Story telling from Australia
Spring arrived on Tuesday here in the southern hemisphere. I didn’t realise. I thought spring started on September 1st, likewise autumn in the northern hemisphere, but it turns out I was wrong. See?
I’ve been wrong about a lot of things lately.
Wrong to think this concrete and brick yard wasn’t a garden, wrong to think vegetables would never grow here, wrong to give up before I’d even tried.
Well, that’s not strictly true. I did try last year, planting a random selection of melons, tomatoes and beetroot when I’d only been living here for a few short weeks and had no idea how the sun tracked across the sky. I hadn’t noticed how it hid behind buildings only to re-appear later to illuminate what I thought was a pocket of shade, and I was far too impatient to notice where the shadows crept and lengthened, where the sunlight shone most brightly, where it lingered for the longest time.

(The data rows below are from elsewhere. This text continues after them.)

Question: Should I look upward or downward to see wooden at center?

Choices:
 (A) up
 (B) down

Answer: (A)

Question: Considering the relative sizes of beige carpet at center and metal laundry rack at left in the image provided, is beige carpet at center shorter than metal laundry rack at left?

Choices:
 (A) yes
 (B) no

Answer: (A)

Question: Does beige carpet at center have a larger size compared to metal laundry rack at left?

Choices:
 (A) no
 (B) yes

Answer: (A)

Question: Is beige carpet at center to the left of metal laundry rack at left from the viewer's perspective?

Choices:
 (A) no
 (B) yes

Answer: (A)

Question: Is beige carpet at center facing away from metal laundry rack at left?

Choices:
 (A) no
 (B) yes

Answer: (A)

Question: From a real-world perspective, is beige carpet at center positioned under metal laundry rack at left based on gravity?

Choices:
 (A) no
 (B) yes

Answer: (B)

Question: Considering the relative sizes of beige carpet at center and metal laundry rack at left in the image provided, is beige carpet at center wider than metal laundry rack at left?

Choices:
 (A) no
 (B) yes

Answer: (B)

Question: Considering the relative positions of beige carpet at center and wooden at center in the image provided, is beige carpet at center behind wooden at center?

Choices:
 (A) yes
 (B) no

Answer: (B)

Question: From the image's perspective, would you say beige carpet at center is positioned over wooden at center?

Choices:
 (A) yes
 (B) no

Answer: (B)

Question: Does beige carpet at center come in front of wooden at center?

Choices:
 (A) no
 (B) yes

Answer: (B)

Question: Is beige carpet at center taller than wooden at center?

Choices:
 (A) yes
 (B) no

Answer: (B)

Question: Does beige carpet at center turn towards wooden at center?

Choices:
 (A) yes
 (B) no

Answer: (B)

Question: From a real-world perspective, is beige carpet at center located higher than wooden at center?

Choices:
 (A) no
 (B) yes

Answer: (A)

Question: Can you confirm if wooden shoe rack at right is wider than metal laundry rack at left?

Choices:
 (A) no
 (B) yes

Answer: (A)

Almost a year later I’ve accumulated a little wisdom, and more than a little patience; I’ve been forced to accept the limitations of this back yard, and work within them.

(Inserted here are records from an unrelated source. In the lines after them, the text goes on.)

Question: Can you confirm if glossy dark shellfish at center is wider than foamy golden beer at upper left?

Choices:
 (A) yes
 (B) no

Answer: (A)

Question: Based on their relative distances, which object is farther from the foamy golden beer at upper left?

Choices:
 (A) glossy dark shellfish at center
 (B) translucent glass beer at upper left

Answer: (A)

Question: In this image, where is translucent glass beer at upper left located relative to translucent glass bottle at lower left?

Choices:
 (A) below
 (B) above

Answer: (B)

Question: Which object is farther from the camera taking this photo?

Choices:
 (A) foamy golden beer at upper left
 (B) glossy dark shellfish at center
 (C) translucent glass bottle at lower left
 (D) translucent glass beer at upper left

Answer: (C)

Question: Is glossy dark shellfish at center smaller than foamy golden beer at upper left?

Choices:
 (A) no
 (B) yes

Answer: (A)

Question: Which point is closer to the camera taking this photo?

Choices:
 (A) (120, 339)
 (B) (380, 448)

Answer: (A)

Funny that this should be the week I notice green shoots everywhere, and silly me for bemoaning the lack of growth on this very blog a couple of weeks ago. ‘It’s spring but you’d never know it here in Sydney,’ I moaned.
Oh me of little faith. It wasn’t spring. And I was wrong to give up hope.

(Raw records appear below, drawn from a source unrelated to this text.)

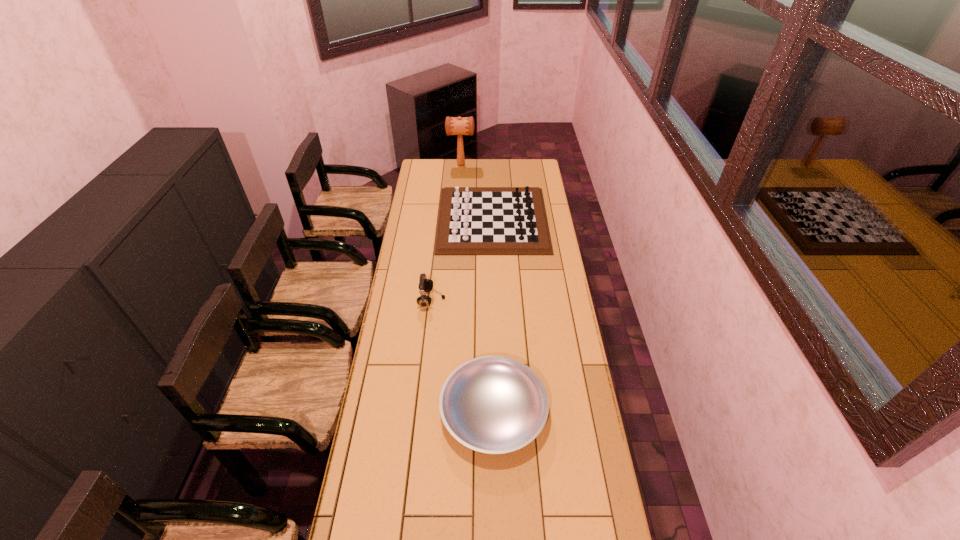 Where is `empty space between the tallest object and the shortest object`? This screenshot has height=540, width=960. empty space between the tallest object and the shortest object is located at coordinates tap(477, 288).

You are a GUI agent. You are given a task and a screenshot of the screen. Output one action in this format:
    pyautogui.click(x=<x>, y=<y>)
    Task: Click on the free space that is in between the headset and the nearest object
    This screenshot has width=960, height=540.
    Given the screenshot: What is the action you would take?
    pyautogui.click(x=463, y=356)

Locate an element on the screen. Image resolution: width=960 pixels, height=540 pixels. vacant space that's between the nearest object and the tallest object is located at coordinates 477,288.

Find the location of a particular element. The image size is (960, 540). blank region between the third shortest object and the third nearest object is located at coordinates (462, 260).

Find the location of `empty space between the nearest object and the mallet`. empty space between the nearest object and the mallet is located at coordinates (477, 288).

This screenshot has height=540, width=960. I want to click on object identified as the closest to the farthest object, so click(472, 220).

At what (x,y) coordinates should I click in order to perform the action: click on the third closest object to the farthest object. Please return your answer as a coordinate pair (x, y). Looking at the image, I should click on (492, 404).

Locate an element on the screen. The width and height of the screenshot is (960, 540). vacant space that satisfies the following two spatial constraints: 1. with the microphone on the side of the headset; 2. on the left side of the shortest object is located at coordinates (420, 411).

You are a GUI agent. You are given a task and a screenshot of the screen. Output one action in this format:
    pyautogui.click(x=<x>, y=<y>)
    Task: Click on the free space that satisfies the following two spatial constraints: 1. with the microphone on the side of the second tallest object; 2. on the right side of the bedpan
    This screenshot has height=540, width=960.
    Given the screenshot: What is the action you would take?
    pyautogui.click(x=420, y=411)

This screenshot has width=960, height=540. What are the coordinates of `free space that satisfies the following two spatial constraints: 1. with the microphone on the side of the second nearest object; 2. on the back side of the shortest object` in the screenshot? It's located at (420, 411).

Snow peas have confirmed they can flourish down the skinny side of the house, where sunlight penetrates between tall buildings for long enough to encourage the peas to clamber towards the light. Planting a tomato may be over optimistic but the neglected plant, bought cheaply along with a broken planter box, seems to be recovering.
I’d dismissed that side passageway as unworkable, a place for weeds and scrambling bell vine that I’d ignore for months then have to hack my way through. Now I’m down there most days, tending to the espaliered fig (we’d never get past if it was allowed to grow unchecked), watering seedlings and examining the cucumber that will hopefully follow the peas in search of light.
Newspaper reports in recent days sound alarmist, blowing the trumpets of war and detailing atrocities committed in the name of religion. We live in a world that suddenly seems dark and gloomy, dire warnings and bleak images transmitted daily into our living rooms.
It tells me to count my blessings, to help those in need and to focus on love, not hate.
I hope I’m not wrong in searching for the light.